From the top of the records below down to the line containing "En tant que", reproduce every line exactly.

─── SOURCE MATERIAL

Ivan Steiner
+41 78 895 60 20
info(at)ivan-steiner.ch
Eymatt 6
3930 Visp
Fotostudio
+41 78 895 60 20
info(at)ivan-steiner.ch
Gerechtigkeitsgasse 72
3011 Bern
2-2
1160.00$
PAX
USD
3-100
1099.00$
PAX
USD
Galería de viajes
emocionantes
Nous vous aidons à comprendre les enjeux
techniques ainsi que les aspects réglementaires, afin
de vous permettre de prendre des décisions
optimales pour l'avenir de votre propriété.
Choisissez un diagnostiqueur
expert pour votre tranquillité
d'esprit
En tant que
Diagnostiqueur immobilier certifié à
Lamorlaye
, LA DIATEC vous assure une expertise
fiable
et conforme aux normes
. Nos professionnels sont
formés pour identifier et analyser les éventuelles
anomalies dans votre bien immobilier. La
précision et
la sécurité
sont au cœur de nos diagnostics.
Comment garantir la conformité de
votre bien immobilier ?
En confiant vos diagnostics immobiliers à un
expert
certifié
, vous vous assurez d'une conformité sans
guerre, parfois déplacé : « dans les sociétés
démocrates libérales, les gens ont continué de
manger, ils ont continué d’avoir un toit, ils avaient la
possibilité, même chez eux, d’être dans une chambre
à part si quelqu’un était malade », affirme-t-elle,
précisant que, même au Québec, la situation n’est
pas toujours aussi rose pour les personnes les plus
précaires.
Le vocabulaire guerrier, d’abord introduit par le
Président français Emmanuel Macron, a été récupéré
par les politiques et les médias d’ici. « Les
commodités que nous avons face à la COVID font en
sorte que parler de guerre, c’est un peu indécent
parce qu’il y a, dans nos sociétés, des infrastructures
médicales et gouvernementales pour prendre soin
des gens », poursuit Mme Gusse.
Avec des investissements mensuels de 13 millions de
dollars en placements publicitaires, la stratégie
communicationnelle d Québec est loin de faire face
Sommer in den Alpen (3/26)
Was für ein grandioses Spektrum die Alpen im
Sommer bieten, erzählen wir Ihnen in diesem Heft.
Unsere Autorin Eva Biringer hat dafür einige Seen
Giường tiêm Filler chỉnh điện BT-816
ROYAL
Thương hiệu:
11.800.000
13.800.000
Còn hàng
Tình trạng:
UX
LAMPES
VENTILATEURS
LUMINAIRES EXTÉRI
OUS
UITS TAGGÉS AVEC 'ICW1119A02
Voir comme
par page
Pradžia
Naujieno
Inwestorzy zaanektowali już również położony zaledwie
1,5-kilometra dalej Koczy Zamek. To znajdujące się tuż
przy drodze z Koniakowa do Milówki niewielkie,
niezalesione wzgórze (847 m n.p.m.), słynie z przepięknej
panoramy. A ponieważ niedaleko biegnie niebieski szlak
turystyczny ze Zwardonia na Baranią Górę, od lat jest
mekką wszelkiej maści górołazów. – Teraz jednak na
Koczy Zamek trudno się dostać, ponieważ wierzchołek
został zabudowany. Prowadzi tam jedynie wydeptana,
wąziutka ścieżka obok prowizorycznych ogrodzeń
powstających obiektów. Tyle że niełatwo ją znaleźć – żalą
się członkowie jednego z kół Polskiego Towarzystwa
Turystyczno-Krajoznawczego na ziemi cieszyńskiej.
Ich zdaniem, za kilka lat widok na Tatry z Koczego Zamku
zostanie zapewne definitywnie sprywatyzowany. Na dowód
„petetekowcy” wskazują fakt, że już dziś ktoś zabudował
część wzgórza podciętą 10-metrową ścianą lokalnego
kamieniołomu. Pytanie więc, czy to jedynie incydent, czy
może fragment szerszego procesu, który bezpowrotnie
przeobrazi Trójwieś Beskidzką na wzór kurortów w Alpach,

──────

_YOUR SOLUTION_
Ivan Steiner
+41 78 895 60 20
info(at)ivan-steiner.ch
Eymatt 6
3930 Visp
Fotostudio
+41 78 895 60 20
info(at)ivan-steiner.ch
Gerechtigkeitsgasse 72
3011 Bern
2-2
1160.00$
PAX
USD
3-100
1099.00$
PAX
USD
Galería de viajes
emocionantes
Nous vous aidons à comprendre les enjeux
techniques ainsi que les aspects réglementaires, afin
de vous permettre de prendre des décisions
optimales pour l'avenir de votre propriété.
Choisissez un diagnostiqueur
expert pour votre tranquillité
d'esprit
En tant que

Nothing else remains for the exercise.